Todesursache Diese konnte anhand des teils verbrannten Skelettes trotz intensiver Untersuchungen durch Gerichtsmediziner und andere Wissenschafter nicht mehr festgestellt werden. Dass es sich etwa bei einem kleinen Loch in der Schädeldecke um einen Einschuss handelt, ist nicht erwiesen. Laut Friedrich Köhl von der Staatsanwaltschaft Korneuburg wurden keine weiteren Gutachten mehr in Auftrag gegeben. So fehlt ein wichtiger Beweis, ob ein Verbrechen vorliegt.
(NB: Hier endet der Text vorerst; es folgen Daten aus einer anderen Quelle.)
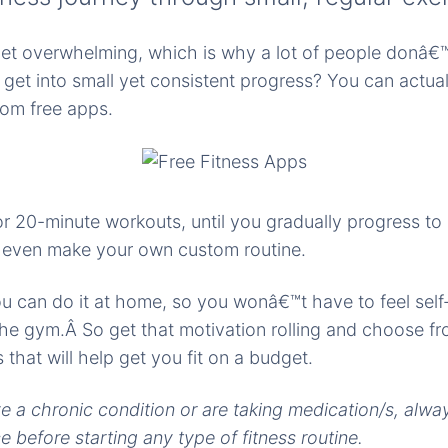
get overwhelming, which is why a lot of people donâ€™
et into small yet consistent progress? You can actuall
om free apps.
or 20-minute workouts, until you gradually progress to
n even make your own custom routine.
u can do it at home, so you wonâ€™t have to feel self
e gym.Â So get that motivation rolling and choose fr
that will help get you fit on a budget.
ve a chronic condition or are taking medication/s, alwa
 before starting any type of fitness routine.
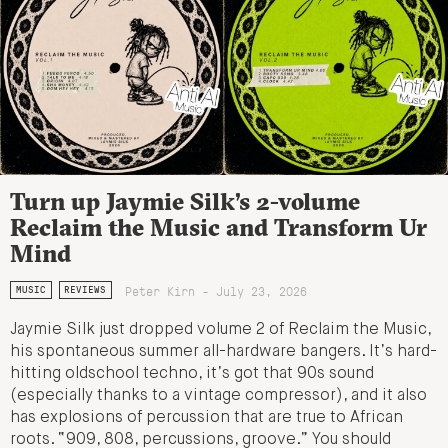
Turn up Jaymie Silk’s 2-volume
Reclaim the Music and Transform Ur
Mind
Peter Kirn - July 23, 2026
MUSIC
REVIEWS
Jaymie Silk just dropped volume 2 of Reclaim the Music,
his spontaneous summer all-hardware bangers. It’s hard-
hitting oldschool techno, it’s got that 90s sound
(especially thanks to a vintage compressor), and it also
has explosions of percussion that are true to African
roots. “909, 808, percussions, groove.” You should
Tatverdächtige Zwei Männer gelten als tatverdächtig: Julias Ex-Freund sowie Michael K., Besitzer jenes Grundstückes in Dietmannsdorf, wo in einem Erdkeller Julias Leiche entdeckt worden ist. Bis dato konnten aber keine Spuren gefunden werden, die einen der beiden in irgendeiner Form belasten würden. Die Staatsanwaltschaft wartet noch auf die Auswertung eines Teiles der Spuren, die in jenen drei Autos sichergestellt wurden, die Michael K. zum Zeitpunkt von Julias Verschwinden besessen hat. Auf einem am Grundstück (nicht im Keller) gefundenen Zigarettenstummel fand sich die DNA von Julias Ex-Freund: Ein Beweis nur insofern, da schon lange vermutet wurde, dass Jugendliche aus Pulkau und Umgebung im Haus von K. Partys gefeiert haben. Nach Ansicht der Staatsanwaltschaft wird man das Verfahren gegen die beiden Verdächtigen wohl bald einstellen (müssen).
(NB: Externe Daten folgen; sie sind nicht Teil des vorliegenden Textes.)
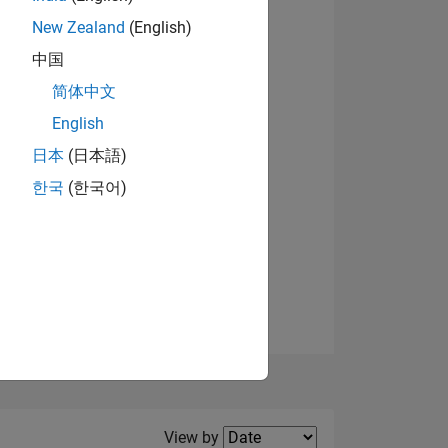
New Zealand
(English)
中国
简体中文
English
NS
日本
(日本語)
한국
(한국어)
E
VED
Filter2
View by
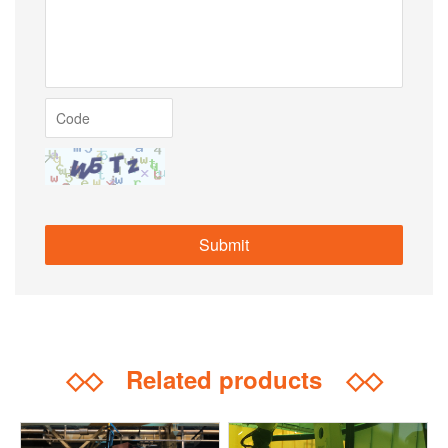
◇◇
Related products
◇◇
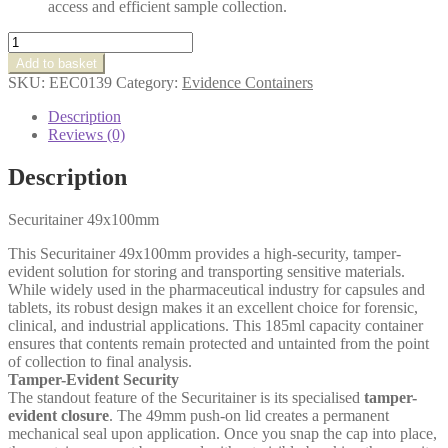
access and efficient sample collection.
Securitainer
49x100mm
Add to basket
quantity
SKU:
EEC0139
Category:
Evidence Containers
Description
Reviews (0)
Description
Securitainer 49x100mm
This Securitainer 49x100mm
provides a high-security, tamper-
evident solution for storing and transporting sensitive materials.
While widely used in the pharmaceutical industry for capsules and
tablets, its robust design makes it an excellent choice for forensic,
clinical, and industrial applications. This 185ml capacity container
ensures that contents remain protected and untainted from the point
of collection to final analysis.
Tamper-Evident Security
The standout feature of the Securitainer is its specialised
tamper-
evident closure
. The 49mm push-on lid creates a permanent
mechanical seal upon application. Once you snap the cap into place,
Tatort Ob der Fundort von Julias Überresten im Keller als Tatort infrage kommt, ist offen. Gesichert ist, dass ihr Leichnam zumindest kurz nach ihrem Tod dort abgelegt worden sein muss. Die Leiche wurde jedoch erst einige Zeit später verbrannt. Gefunden wurden im Keller auch Reste von Englisch-Wörterbüchern, die Julia am Tag ihres Verschwindens bei sich hatte. Angenommen wird, dass Julia noch an jenem Tag, dem 27. Juni 2006, gestorben ist. Neue Ansatzpunkte versuchen die „Cold-Case“-Ermittler im Bundeskriminalamt derzeit anhand jener blauen Decke zu finden, in die die Leiche eingewickelt war.
Tag des Verschwindens Ungelöst sind am Tag von Julias Verschwinden immer noch die letzten Minuten, nachdem sie von einem Zeugen in Pulkau gesehen wurde. Wer jene zwei Jugendlichen sowie der Fahrer eines silbergrauen Wagens waren, mit denen Julia damals gesprochen hat, ist bis heute offen. Verschwunden bleiben auch das Handy sowie ein gelber Schlüsselbund des Mädchens.